Friday, September 24, 2010

Walter Ford Art: 21

I love his twisted take on Audubon and nature painters. From Wikipedia:

Walton Ford (born 1960) is an American artist who paints large scale watercolors in the style of Audubon's naturalist illustrations. Each painting is a meticulous study in flora and fauna, while being filled with symbols, clues and jokes referencing a multitude of texts from colonial literature and folktales to travel guides. Ford's paintings are complex narratives that critique the history of colonialism, industrialism, politics, natural science, and man's effect on the environment.

Walton Ford appropriates the crisp, descriptive style of 19th-century naturalists and artists—John James Audubon, Karl Bodmer, George Catlin—but he puts their conventions to work in an investigation of natural history itself.
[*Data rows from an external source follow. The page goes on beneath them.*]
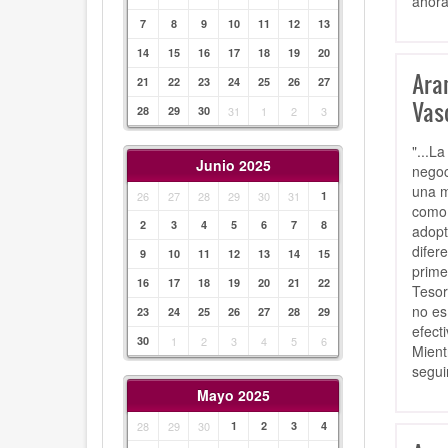
ahora
7
8
9
10
11
12
13
14
15
16
17
18
19
20
Aran
21
22
23
24
25
26
27
Vas
28
29
30
31
1
2
3
"...L
Junio 2025
negoc
una m
26
27
28
29
30
31
1
como 
2
3
4
5
6
7
8
adopt
difer
9
10
11
12
13
14
15
prime
16
17
18
19
20
21
22
Tesor
no es
23
24
25
26
27
28
29
efect
30
1
2
3
4
5
6
Mient
seguir
Mayo 2025
28
29
30
1
2
3
4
Repurposing a field-guide aesthetic, Ford composes dense allegories that make sometimes pointed, sometimes sidelong allusions to everything from conservationism and consumption to war, politics and imperialism.

While staying uncannily faithful to the natural history mode, Ford paints on a much larger scale, producing outsize watercolors with epic compositions. He renders his scenes with operatic drama, capturing moments when the natural order changes, such as the last member of a species struggling just before extinction.”[1]

Walton Ford is the recipient of several national awards and honors including a fellowship from the John Simon Guggenheim Memorial Foundation and the National Endowment for the Arts and is one of the artists profiled on the PBS series Art:21. He had his first major one-man show at the Brooklyn Museum in 2006 and is currently represented by the Paul Kasmin Gallery in Manhattan.

After living in New York City for more than 10 years, Ford moved his family and studio to Great Barrington, Massachusetts.